A new report identifying and highlighting the skills and training needs of the Mallee region’s industries now and into the future has been officially launched.
Minister for Training and Skills Gayle Tierney joined Victorian Skills Commissioner Neil Coulson to launch the Mallee Regional Skills Demand Profile at Olam Orchards Australia in Carwarp this morning.
The Mallee Regional Skills Profile comes from the work of the Skills Commissioner’s Regional Skills Taskforce – Mallee Region, which included representatives from local industry, community and government.
The taskforce was created as part of the Skills Commissioner’s Industry Engagement Framework to better understand local skills shortages, existing and future workforce training needs, and how the training system can be better aligned to meet the needs of industry.
The Mallee region has an ageing workforce with a looming demand for labour replacement in existing local industry.
The profile notes that this, combined with significant planned investments in the horticulture industry locally, will drive demand for skilled workers.

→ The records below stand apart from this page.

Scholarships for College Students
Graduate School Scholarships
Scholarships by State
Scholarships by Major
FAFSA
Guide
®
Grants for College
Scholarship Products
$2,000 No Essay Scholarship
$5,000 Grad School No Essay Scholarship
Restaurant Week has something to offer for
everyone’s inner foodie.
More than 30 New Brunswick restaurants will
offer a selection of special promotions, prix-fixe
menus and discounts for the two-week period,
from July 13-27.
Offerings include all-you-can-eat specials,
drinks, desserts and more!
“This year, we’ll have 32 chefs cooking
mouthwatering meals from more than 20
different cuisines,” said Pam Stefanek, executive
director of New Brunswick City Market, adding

Through Skills First, the Andrews Labor Government is already working to link training to the needs of industry and this report will allow us to continue to build on that work.
Quotes attributable to Minister for Training and Skills Gayle Tierney
“We’re making sure that the training our TAFEs deliver is linked to the needs of local communities and industries.”

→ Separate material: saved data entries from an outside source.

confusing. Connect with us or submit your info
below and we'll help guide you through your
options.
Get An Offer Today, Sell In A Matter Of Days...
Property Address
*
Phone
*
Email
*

“This report will allow us to build on the work we’ve already done to make sure Victorian businesses get the skilled workforce they need now and into the future.”

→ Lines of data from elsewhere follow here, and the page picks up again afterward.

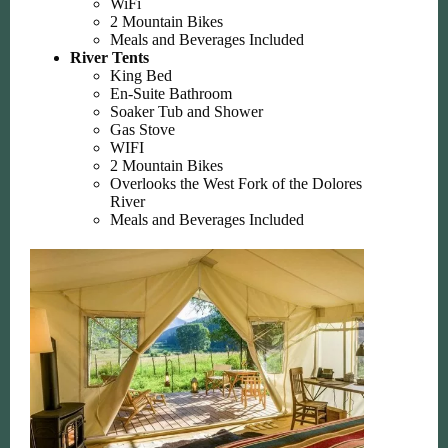
WiFi
2 Mountain Bikes
Meals and Beverages Included
River Tents
King Bed
En-Suite Bathroom
Soaker Tub and Shower
Gas Stove
WIFI
2 Mountain Bikes
Overlooks the West Fork of the Dolores
River
Meals and Beverages Included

Quote attributable to Victorian Skills Commissioner Neil Coulson
“The development of the Mallee Regional Skills Demand Profile is an important step in identifying shifts in industry structure and highlighting the training needs of the region to support these shifts.”
Quote attributable to Member for Northern Victoria Mark Gepp
“This work on skills shortages is important to the community because we know that when they are not addressed in a meaningful way, they can put pressure on local business.”